▸ Work to be completed
From the entries, copy every line that carries the string "Input".

▸ Provided records
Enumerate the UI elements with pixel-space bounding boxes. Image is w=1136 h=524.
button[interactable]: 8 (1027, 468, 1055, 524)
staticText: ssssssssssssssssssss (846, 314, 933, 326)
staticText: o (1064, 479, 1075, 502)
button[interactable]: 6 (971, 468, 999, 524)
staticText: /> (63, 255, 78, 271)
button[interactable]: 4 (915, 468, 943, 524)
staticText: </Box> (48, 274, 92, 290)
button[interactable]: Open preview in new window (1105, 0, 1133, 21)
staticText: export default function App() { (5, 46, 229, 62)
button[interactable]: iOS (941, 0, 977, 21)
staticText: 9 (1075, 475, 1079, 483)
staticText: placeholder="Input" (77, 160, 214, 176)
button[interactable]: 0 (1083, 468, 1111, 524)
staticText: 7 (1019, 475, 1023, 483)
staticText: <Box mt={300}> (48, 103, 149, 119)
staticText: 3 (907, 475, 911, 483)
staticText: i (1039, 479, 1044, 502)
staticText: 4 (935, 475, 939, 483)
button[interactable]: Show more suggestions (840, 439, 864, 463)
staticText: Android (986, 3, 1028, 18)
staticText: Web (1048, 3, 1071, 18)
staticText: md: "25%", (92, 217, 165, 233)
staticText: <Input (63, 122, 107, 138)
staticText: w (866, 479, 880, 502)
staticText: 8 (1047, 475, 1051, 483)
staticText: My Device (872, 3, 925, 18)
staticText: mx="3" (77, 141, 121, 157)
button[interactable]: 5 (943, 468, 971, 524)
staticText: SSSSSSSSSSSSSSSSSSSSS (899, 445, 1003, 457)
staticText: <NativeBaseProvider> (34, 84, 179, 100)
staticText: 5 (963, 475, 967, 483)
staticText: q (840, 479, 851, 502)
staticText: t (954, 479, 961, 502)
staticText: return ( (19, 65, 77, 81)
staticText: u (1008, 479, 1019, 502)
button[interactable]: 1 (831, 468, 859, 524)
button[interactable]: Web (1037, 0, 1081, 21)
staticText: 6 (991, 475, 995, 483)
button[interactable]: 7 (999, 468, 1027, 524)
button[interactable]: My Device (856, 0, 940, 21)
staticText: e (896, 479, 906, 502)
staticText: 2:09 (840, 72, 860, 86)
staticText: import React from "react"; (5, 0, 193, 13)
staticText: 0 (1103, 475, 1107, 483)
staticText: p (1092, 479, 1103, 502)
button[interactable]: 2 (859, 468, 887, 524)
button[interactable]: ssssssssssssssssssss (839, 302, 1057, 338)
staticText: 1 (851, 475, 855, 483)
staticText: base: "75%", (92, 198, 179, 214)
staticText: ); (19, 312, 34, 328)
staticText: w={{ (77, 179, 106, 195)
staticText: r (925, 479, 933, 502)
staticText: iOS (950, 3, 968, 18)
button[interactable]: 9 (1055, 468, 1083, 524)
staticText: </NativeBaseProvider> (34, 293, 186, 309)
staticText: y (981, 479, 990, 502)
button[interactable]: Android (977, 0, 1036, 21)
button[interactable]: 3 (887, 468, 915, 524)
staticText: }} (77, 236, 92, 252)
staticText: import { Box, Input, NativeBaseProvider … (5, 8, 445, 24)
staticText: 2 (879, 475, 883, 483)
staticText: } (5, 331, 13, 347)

==

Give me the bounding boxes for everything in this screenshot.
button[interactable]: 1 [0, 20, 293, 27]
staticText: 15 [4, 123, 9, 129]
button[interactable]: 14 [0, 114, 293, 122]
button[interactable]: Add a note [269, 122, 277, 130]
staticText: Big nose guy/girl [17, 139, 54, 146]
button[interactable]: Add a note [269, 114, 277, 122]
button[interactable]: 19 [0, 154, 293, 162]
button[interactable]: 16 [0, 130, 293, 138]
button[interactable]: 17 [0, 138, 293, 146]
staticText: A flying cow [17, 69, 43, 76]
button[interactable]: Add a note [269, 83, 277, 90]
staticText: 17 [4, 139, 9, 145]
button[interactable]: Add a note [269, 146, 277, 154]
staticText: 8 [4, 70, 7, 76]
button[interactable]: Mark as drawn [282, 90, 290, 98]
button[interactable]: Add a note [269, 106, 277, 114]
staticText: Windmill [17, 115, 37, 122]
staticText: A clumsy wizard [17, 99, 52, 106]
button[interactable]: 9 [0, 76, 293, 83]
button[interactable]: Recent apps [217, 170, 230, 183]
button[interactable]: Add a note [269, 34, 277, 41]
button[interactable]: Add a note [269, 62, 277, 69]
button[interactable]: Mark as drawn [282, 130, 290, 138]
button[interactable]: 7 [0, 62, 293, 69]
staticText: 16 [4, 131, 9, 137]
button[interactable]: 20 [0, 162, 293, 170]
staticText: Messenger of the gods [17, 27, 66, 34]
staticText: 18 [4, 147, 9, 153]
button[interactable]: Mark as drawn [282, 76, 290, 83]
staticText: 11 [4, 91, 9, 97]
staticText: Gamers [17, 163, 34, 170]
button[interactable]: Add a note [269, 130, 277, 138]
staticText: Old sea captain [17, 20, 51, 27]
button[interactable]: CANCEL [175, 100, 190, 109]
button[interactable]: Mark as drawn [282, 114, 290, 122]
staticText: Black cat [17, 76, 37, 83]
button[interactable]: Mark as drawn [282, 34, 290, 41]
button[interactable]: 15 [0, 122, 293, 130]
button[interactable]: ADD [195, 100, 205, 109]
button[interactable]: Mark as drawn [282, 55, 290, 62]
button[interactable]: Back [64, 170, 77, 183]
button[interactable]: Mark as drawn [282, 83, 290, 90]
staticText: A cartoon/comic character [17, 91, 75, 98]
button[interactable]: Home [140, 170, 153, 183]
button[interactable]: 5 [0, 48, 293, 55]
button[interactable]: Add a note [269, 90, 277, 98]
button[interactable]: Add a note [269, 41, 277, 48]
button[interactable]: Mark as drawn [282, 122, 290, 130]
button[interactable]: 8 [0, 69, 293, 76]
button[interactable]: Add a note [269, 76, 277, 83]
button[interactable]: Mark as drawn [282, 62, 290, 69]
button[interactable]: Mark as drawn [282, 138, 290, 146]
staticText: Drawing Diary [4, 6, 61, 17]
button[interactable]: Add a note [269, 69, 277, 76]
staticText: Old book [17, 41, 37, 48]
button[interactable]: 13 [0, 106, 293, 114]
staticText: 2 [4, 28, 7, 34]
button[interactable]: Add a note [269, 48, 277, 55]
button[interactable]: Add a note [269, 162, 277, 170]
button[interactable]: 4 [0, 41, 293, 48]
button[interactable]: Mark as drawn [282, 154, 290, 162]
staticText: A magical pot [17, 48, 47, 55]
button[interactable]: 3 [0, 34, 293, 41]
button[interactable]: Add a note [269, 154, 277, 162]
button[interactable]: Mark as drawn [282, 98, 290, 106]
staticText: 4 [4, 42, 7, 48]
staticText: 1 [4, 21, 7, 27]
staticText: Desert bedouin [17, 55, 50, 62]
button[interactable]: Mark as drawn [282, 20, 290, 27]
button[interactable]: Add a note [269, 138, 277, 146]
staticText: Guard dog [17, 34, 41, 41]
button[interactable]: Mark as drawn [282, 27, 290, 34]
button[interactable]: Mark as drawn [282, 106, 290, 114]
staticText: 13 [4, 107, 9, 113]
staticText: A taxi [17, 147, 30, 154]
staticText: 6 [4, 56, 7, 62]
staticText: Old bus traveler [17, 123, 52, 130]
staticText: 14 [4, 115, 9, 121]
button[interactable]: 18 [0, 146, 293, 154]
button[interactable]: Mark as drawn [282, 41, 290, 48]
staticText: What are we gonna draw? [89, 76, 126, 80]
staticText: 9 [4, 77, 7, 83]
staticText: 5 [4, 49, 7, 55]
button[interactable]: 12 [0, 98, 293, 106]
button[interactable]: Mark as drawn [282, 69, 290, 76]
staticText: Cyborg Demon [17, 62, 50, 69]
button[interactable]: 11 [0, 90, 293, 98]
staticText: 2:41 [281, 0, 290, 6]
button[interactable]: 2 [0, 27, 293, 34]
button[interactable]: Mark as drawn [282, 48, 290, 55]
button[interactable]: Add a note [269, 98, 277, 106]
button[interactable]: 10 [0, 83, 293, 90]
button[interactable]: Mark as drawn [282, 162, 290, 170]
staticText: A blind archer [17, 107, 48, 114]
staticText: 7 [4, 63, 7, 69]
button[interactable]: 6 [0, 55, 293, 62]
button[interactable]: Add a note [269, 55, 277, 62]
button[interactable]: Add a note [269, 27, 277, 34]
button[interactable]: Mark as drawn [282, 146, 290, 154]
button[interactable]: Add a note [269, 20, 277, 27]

==

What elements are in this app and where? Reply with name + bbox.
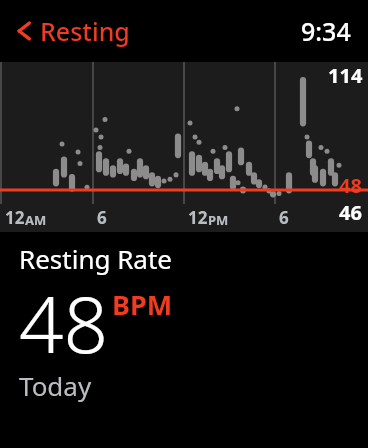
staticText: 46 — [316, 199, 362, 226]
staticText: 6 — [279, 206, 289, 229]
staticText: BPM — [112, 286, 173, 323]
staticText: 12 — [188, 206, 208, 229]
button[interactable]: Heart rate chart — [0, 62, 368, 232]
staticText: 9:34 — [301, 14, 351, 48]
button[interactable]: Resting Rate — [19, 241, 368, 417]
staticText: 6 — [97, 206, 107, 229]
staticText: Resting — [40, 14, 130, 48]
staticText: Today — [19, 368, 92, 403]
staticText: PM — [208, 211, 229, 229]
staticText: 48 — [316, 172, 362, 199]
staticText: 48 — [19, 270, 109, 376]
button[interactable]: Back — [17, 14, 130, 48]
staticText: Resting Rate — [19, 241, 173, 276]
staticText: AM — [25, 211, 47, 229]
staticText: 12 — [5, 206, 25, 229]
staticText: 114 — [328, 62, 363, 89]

▸ Result of the task
staticText: placeholder="Input" (77, 160, 214, 176)
staticText: <Input (63, 122, 107, 138)
staticText: import { Box, Input, NativeBaseProvider … (5, 8, 445, 24)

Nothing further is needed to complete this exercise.